6. Le Concile Pastoral demande avec force à toutes le instances responsables de veiller sérieusement et continuellement à ce que ces idées et les résultats des études et réflexions ultérieures entrent dans la formation théologique, la prédication, la catéchèse, la liturgie et les publications.
(1) Déjà le nom « peuple juif » pose la question de la signification exacte de ce terme.
Nous partons de la conviction exprimée dans l'Ecriture et confirmée dans les livres du Nouveau Testament, que le peuple juif a une existence particulière. Son existence comme peuple (son origine, et ses vicissitudes pendant les siècles) — semblable à celle des autres peuples — montre pourtant des aspects par lesquels elle se place hors de toute catégorie.
C'est pour cela qu'il n'est pas possible de définir la notion de « peuple juif ». Le peuple juif lui-même n'est pas arrivé à une définition aceptée par tous. Ce rapport s'en abstient également.

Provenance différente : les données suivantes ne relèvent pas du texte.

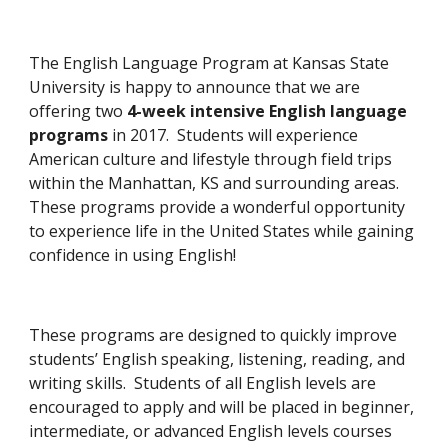
The English Language Program at Kansas State 
University is happy to announce that we are 
offering two 
4-week intensive English language 
programs
 in 2017.  Students will experience 
American culture and lifestyle through field trips 
within the Manhattan, KS and surrounding areas.  
These programs provide a wonderful opportunity 
to experience life in the United States while gaining 
confidence in using English!
These programs are designed to quickly improve 
students’ English speaking, listening, reading, and 
writing skills.  Students of all English levels are 
encouraged to apply and will be placed in beginner, 
intermediate, or advanced English levels courses 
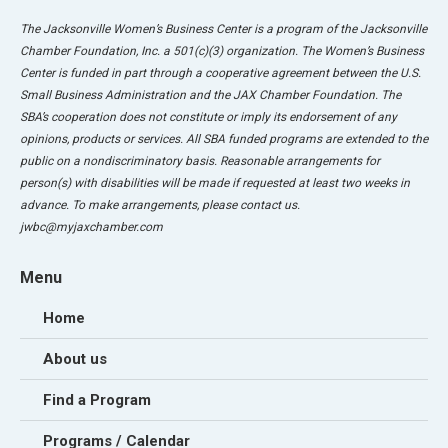
The Jacksonville Women’s Business Center is a program of the Jacksonville
Chamber Foundation, Inc. a 501(c)(3) organization. The Women’s Business
Center is funded in part through a cooperative agreement between the U.S.
Small Business Administration and the JAX Chamber Foundation. The
SBA’s cooperation does not constitute or imply its endorsement of any
opinions, products or services. All SBA funded programs are extended to the
public on a nondiscriminatory basis. Reasonable arrangements for
person(s) with disabilities will be made if requested at least two weeks in
advance. To make arrangements, please contact us.
jwbc@myjaxchamber.com
Menu
Home
About us
Find a Program
Programs / Calendar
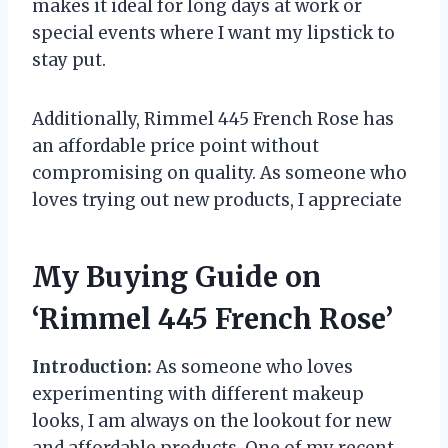
makes it ideal for long days at work or
special events where I want my lipstick to
stay put.
Additionally, Rimmel 445 French Rose has
an affordable price point without
compromising on quality. As someone who
loves trying out new products, I appreciate
My Buying Guide on
‘Rimmel 445 French Rose’
Introduction:
As someone who loves
experimenting with different makeup
looks, I am always on the lookout for new
and affordable products. One of my recent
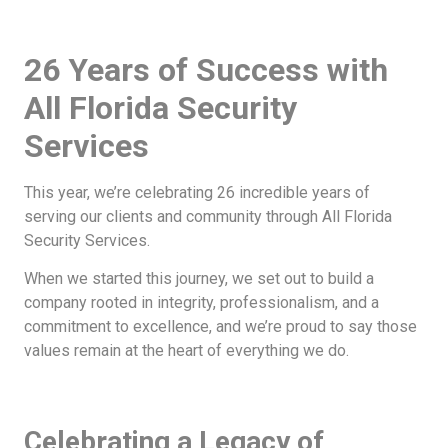
26 Years of Success with
All Florida Security
Services
This year, we’re celebrating 26 incredible years of
serving our clients and community through All Florida
Security Services.
When we started this journey, we set out to build a
company rooted in integrity, professionalism, and a
commitment to excellence, and we’re proud to say those
values remain at the heart of everything we do.
Celebrating a Legacy of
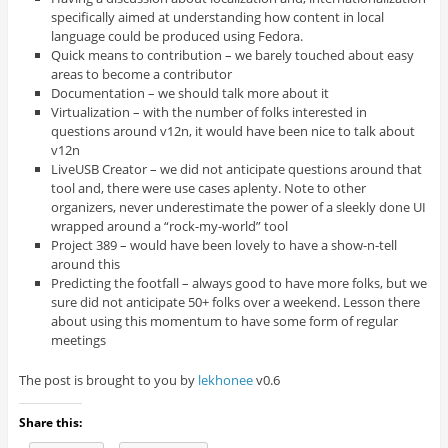
specifically aimed at understanding how content in local
language could be produced using Fedora.
Quick means to contribution – we barely touched about easy
areas to become a contributor
Documentation – we should talk more about it
Virtualization – with the number of folks interested in
questions around v12n, it would have been nice to talk about
v12n
LiveUSB Creator – we did not anticipate questions around that
tool and, there were use cases aplenty. Note to other
organizers, never underestimate the power of a sleekly done UI
wrapped around a “rock-my-world” tool
Project 389 – would have been lovely to have a show-n-tell
around this
Predicting the footfall – always good to have more folks, but we
sure did not anticipate 50+ folks over a weekend. Lesson there
about using this momentum to have some form of regular
meetings
The post is brought to you by
lekhonee
v0.6
Share this:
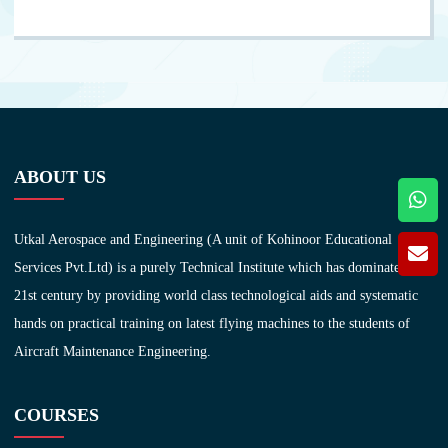
ABOUT US
Utkal Aerospace and Engineering (A unit of Kohinoor Educational
Services Pvt.Ltd) is a purely Technical Institute which has dominated in
21st century by providing world class technological aids and systematic
hands on practical training on latest flying machines to the students of
Aircraft Maintenance Engineering.
COURSES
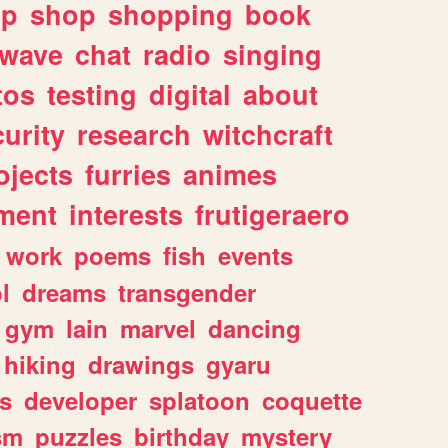
lp
shop
shopping
book
rwave
chat
radio
singing
tos
testing
digital
about
urity
research
witchcraft
ojects
furries
animes
ment
interests
frutigeraero
work
poems
fish
events
l
dreams
transgender
gym
lain
marvel
dancing
hiking
drawings
gyaru
s
developer
splatoon
coquette
sm
puzzles
birthday
mystery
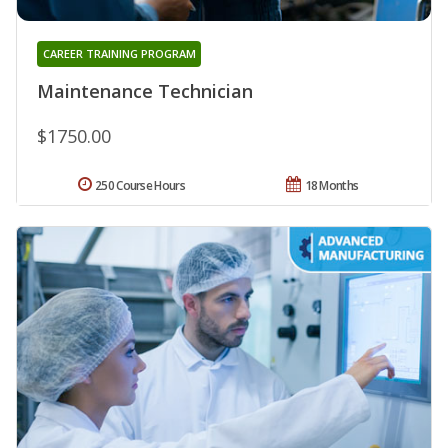
CAREER TRAINING PROGRAM
Maintenance Technician
$1750.00
250 Course Hours
18 Months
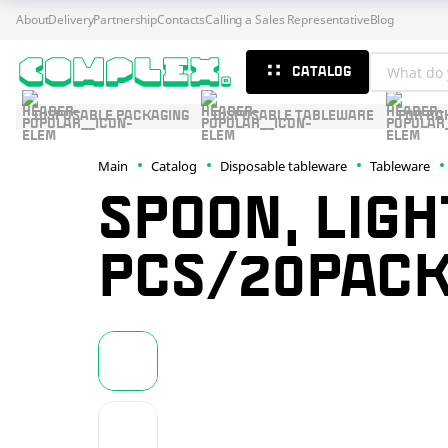
About
Delivery
Partnership
Contacts
Calling a Sales Representative
Blog
CATALOG
DISPOSABLE PACKAGING
DISPOSABLE TABLEWARE
FOR BA
Main
Catalog
Disposable tableware
Tableware
SPOON, LIGH
PCS/20PACK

On a préféré le titre « peuple juif » à « juif », car ce dernier mot suggère que les juifs individuels seraient différents des autres hommes; or c'est seulement leur existence particulière comme peuple qu'on reconnaît dans ce document. D'ailleurs le nom « juif » semble méconnaître la solidarité du peuple juif dispersé dans le monde. On évite le nom d'« Israël » parce qu'il revêt des significations divergentes, plus encore que celui de « peuple juif ».
Ce document veut se prononcer seulement sur les rapports entre les juifs et les chrétiens comme tels, en tant qu'ils appartiennent au peuple juif ou à la communauté chrétienne. Le peuple juif n'étant pas seulement un groupement religieux, son existence comme peuple parmi les peuples comporte toujours des implication politiques. Ce rapport ne porte pas un jugement sur ces implications, même lorsque celles-ci touchent les intérêts de certaines Eglises: par ex. l'internationalisation de Jérusalem, la gestion des Lieux saints.
(2) Acta et decreta concilii provincialis ultrajectensts 1924 can. 1325 par. 3 p. 183: (...).
« Les relations avec les juifs doivent être évitées, car ils sont très éloignés de la doctrine de la croix du Christ: scandale pour eux. Les curés doivent veiller à ce que les chrétiens ne prennent pas un travail chez des juifs qui les fassent devenir leurs domestiques ou leurs subordonnés. S'il n'y a pas de danger pour la foi ou les moeurs, on peut accepter un travail quotidien salarié chez eux, soit dans l'agriculture, soit dans les usines.
Cependant un avertissement grave est donné: que ces services rendus n'en conduisent pas à d'autres où il y aurait un danger pour l'âme, surtout à cause du désir de lucre. D'ailleurs les fidèles doivent prendre soin — selon l'avertissement de Benoît XIV (Enc. A quo primum, 1751) de ne pas avoir besoin de l'aide et de l'appui des juifs (...).